Aos 18 anos de idade terminaram a escola e ingressaram em 8 de março de 2003, ao Pontifício Seminário Maior San Rafael de Lo Vásquez.
Para a família não foi fácil aceitar esta dupla decisão. Entretanto, ao terminar o primeiro ano de formação a atitude de Rosa mudou. "Minha mãe me confessou que estava tranquila porque nos via contentes", assegura Felipe.
Foram ordenados diáconos em setembro de 2011 e em 28 de abril de 2012 ordenados sacerdotes pelo Bispo de Valparaíso, D. Gonzalo Duarte García. Nesse mesmo dia, os dois celebraram a sua primeira Missa juntos na sua paróquia de origem, "Nossa Senhora das Mercedes" em Lagunillas. Felipe presidiu e Paulo concelebrou.
A pouco mais de um ano depois da ordenação, o Padre Felipe serve na Paróquia San Martín de Tours de Quillota e o Padre Paulo na Paróquia Assunção de Maria de Achupallas, Viña del Mar, onde por encargo do Bispo é o assessor da Pastoral Juvenil diocesana.
Dirigindo-se aos jovens que descobrem a chamada do Senhor para segui-lo mais de perto, o Padre Felipe explica que "Deus não brinca connosco.
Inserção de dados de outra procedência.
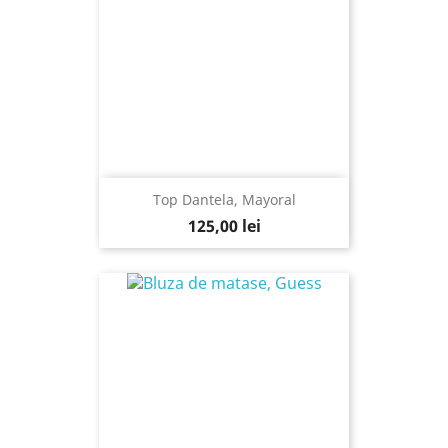
Top Dantela, Mayoral
125,00 lei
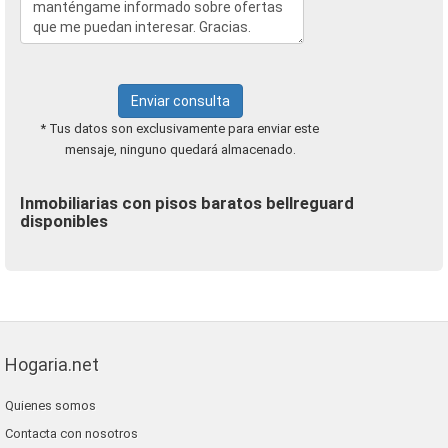
Enviar consulta
* Tus datos son exclusivamente para enviar este
mensaje, ninguno quedará almacenado.
Inmobiliarias con pisos baratos bellreguard
disponibles
Hogaria.net
Quienes somos
Contacta con nosotros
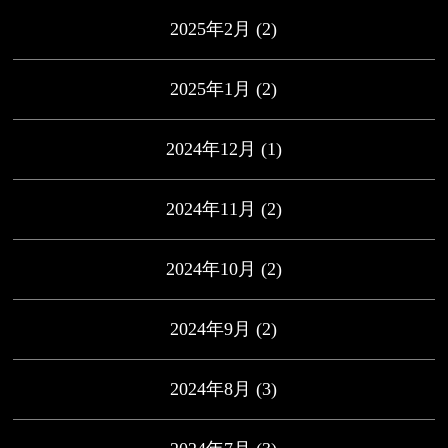
2025年2月
(2)
2025年1月
(2)
2024年12月
(1)
2024年11月
(2)
2024年10月
(2)
2024年9月
(2)
2024年8月
(3)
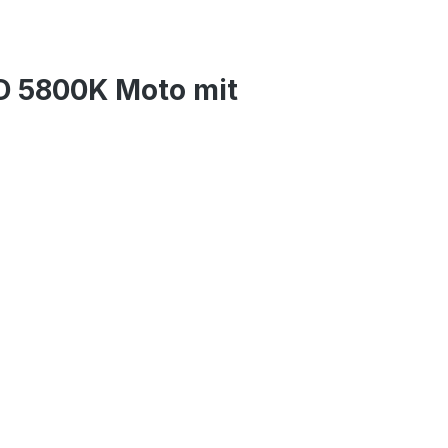
D 5800K Moto mit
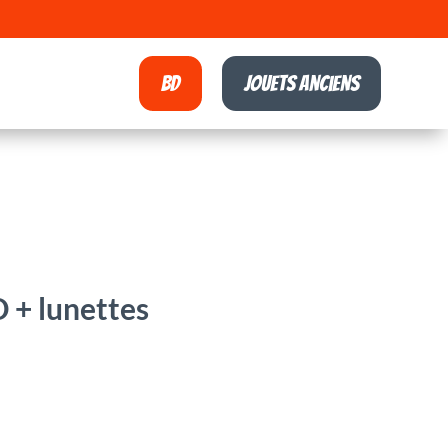
BD
Jouets anciens
 + lunettes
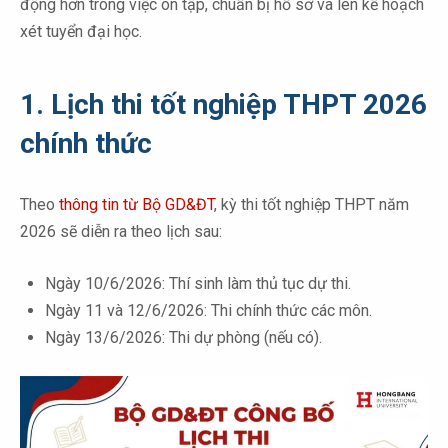
động hơn trong việc ôn tập, chuẩn bị hồ sơ và lên kế hoạch
xét tuyển đại học.
1. Lịch thi tốt nghiệp THPT 2026
chính thức
Theo
thông tin từ Bộ GD&ĐT
, kỳ thi tốt nghiệp THPT năm
2026 sẽ diễn ra theo lịch sau:
Ngày 10/6/2026: Thí sinh làm thủ tục dự thi.
Ngày 11 và 12/6/2026: Thi chính thức các môn.
Ngày 13/6/2026: Thi dự phòng (nếu có).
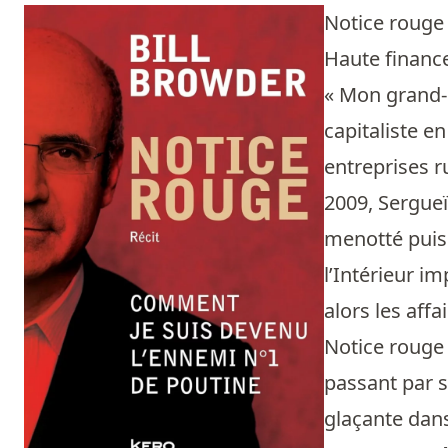
Notice roug
Haute finance
« Mon grand-p
capitaliste e
entreprises r
2009, Sergueï
menotté puis 
l’Intérieur i
alors les aff
Notice rouge
passant par s
glaçante dans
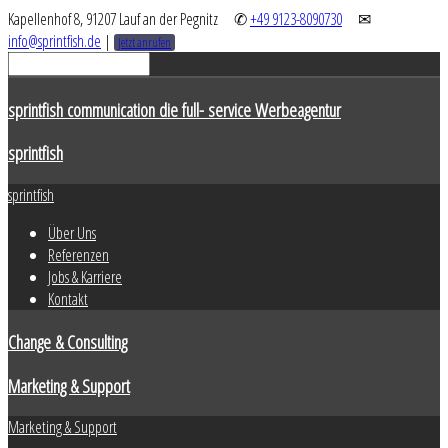
Kapellenhof 8, 91207 Lauf an der Pegnitz
✆
+49 9123-8090730
✉
info@sprintfish.de
|
Jetzt anrufen
sprintfish communication die full- service Werbeagentur
sprintfish
sprintfish
Über Uns
Referenzen
Jobs & Karriere
Kontakt
Change & Consulting
Marketing & Support
Marketing & Support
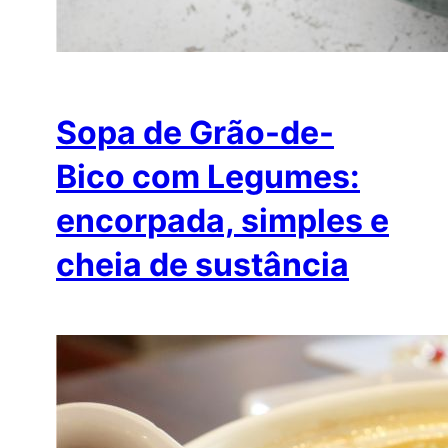
Sopa de Grão-de-
Bico com Legumes:
encorpada, simples e
cheia de sustância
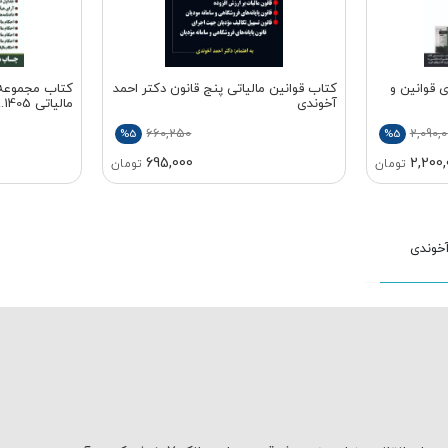
 قوانین و
کتاب قوانین مالیاتی پنج قانون دکتر احمد
کتاب مجموعه 
آخوندی
مالیاتی 1405...
660,250
2,090,0
%5
%5
695,000
2,200,
تومان
تومان
آخوندی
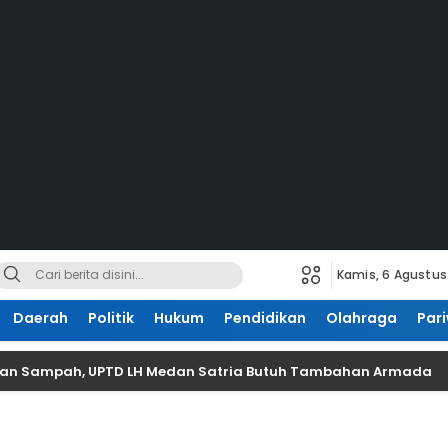
Kamis, 6 Agustus
Daerah
Politik
Hukum
Pendidikan
Olahraga
Pari
lkan Sampah, UPTD LH Medan Satria Butuh Tambahan Armada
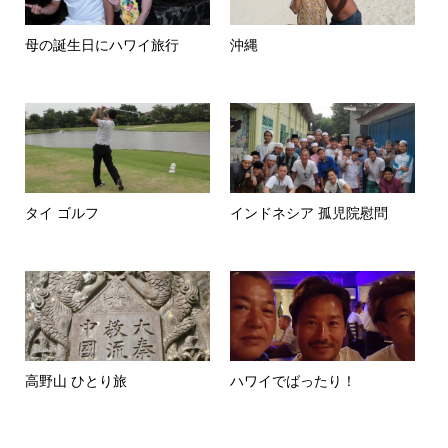
母の誕生日にハワイ旅行
沖縄
タイ ゴルフ
インドネシア 孤児院慰問
高野山 ひとり旅
ハワイでばったり！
Quer que sejamos felizes e o sacerdócio é uma vocação bela e que nos faz plenamente felizes".
O Padre Paulo adiciona que seguir Jesus não é fácil, mas é belo. "Jesus, a Igreja e o Mundo precisam de vocações. Mas não necessitam qualquer jovem: necessitam jovens cheios da verdade de Deus, de modo que sua vida mesma transpareça vida, o sorriso mostre esperança, o olhar mostre fé e suas ações mostrem amor", afirma.